You showed up strong at grade-ins across the city on March 30 in our fight for a fair contract. Thousands of UFT members from hundreds of schools joined together to do their work in public places and engage the community about their need for more autonomy and better working conditions in the next contract.
You delivered a powerful yet nuanced message about the amount and nature of your work as public school educators. You took piles of papers, laptops and lengthy to-do lists, and you sat in parks, coffee shops and on the street outside your schools to put our invisible labor on public display. You spoke as professionals who are willing to fight to improve your working conditions — because you care deeply about your students and want to better serve them.
In March, we also asked school-based members to fill out an online contract survey on how they spend their workdays. The results showed how much of your time is wasted on DOE-mandated tasks that do not directly benefit your students.
We all know that during the school day your time is scarce. You are hard-pressed to find the time to complete the tasks and projects you know are important for the well-being and academic success of your kids. You scramble to find time to meet with your students one on one, to provide them with individualized written feedback and to plan lessons that will excite them. Whatever time you do have outside the classroom is eaten up by unnecessary tasks that are placed upon you by DOE administrators who never step foot in the classroom.

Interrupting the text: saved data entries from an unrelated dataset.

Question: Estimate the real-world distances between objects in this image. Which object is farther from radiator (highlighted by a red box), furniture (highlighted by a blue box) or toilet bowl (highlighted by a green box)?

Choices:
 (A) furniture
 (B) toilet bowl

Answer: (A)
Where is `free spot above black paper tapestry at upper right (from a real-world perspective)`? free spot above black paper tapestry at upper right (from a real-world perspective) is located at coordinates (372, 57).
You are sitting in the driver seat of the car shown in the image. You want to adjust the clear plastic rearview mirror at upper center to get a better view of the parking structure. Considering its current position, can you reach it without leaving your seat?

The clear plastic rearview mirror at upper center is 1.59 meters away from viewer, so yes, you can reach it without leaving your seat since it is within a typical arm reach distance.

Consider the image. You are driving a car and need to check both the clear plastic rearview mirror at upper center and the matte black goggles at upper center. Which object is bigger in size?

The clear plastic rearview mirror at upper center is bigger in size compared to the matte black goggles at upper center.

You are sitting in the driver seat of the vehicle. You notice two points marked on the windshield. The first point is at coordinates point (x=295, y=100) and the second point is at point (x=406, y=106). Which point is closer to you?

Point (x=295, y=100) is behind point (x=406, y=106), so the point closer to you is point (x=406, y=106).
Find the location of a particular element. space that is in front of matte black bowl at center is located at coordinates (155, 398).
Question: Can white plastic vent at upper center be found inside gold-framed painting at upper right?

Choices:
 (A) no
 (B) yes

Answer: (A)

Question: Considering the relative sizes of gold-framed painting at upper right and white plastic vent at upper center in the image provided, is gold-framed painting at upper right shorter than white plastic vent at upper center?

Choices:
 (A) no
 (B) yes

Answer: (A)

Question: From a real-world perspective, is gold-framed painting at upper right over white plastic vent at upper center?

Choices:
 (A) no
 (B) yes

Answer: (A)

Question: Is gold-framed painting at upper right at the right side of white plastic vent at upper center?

You are working inside a school system that is not set up for you to succeed, and yet, each day you do succeed. You inspire our kids and make them feel seen and cared for. Your students leave your classrooms with more knowledge, more self-confidence and clearer pathways to the future. Imagine what you could achieve if you had the time and autonomy to do the work that matters most for your students.
In late April, our Contract Action Teams will be organizing leafleting outside schools to distribute the time survey’s key takeaways to school families. Parents deserve to know that their children’s education is being weakened by DOE initiatives and assessments that don’t keep kids at the center.
We continue to make waves with our activism. Over the course of our contract campaign this school year — from wearing blue to holding teach-ins and grade-ins — our Contract Action Teams have done an incredible job mobilizing rank-and-file members across the city. This is how we build our power.
We are at a stronger place as a union than we were a year ago. We are using the muscle of activism. We have engaged our communities in a conversation about what is important to us as a profession. We have used our superpower — the power to educate — to make our voices heard. And we will keep on pushing until we have the contract we deserve.
Let’s show the mayor and the DOE what it looks like when we all stand shoulder to shoulder and fight for our cause with one voice.